Entries shown ->
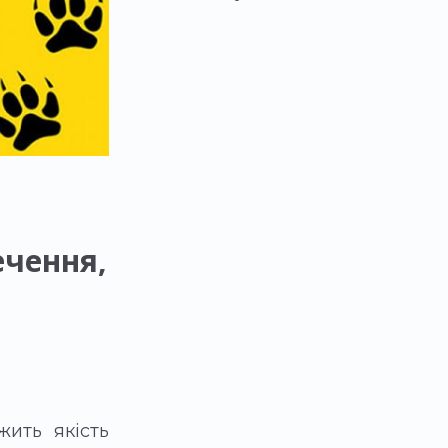
ечення,
жить якість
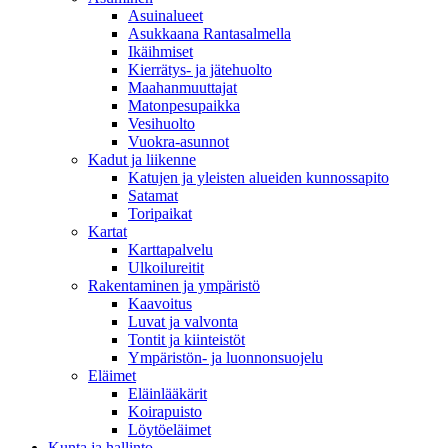
Asuinalueet
Asukkaana Rantasalmella
Ikäihmiset
Kierrätys- ja jätehuolto
Maahanmuuttajat
Matonpesupaikka
Vesihuolto
Vuokra-asunnot
Kadut ja liikenne
Katujen ja yleisten alueiden kunnossapito
Satamat
Toripaikat
Kartat
Karttapalvelu
Ulkoilureitit
Rakentaminen ja ympäristö
Kaavoitus
Luvat ja valvonta
Tontit ja kiinteistöt
Ympäristön- ja luonnonsuojelu
Eläimet
Eläinlääkärit
Koirapuisto
Löytöeläimet
Kunta ja hallinto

What is being asked ->
Only the lines from the one holding "Asukkaana Rantasalmella" to the end of the listing are to be written out, word for word.

Result for this task ->
Asukkaana Rantasalmella
Ikäihmiset
Kierrätys- ja jätehuolto
Maahanmuuttajat
Matonpesupaikka
Vesihuolto
Vuokra-asunnot
Kadut ja liikenne
Katujen ja yleisten alueiden kunnossapito
Satamat
Toripaikat
Kartat
Karttapalvelu
Ulkoilureitit
Rakentaminen ja ympäristö
Kaavoitus
Luvat ja valvonta
Tontit ja kiinteistöt
Ympäristön- ja luonnonsuojelu
Eläimet
Eläinlääkärit
Koirapuisto
Löytöeläimet
Kunta ja hallinto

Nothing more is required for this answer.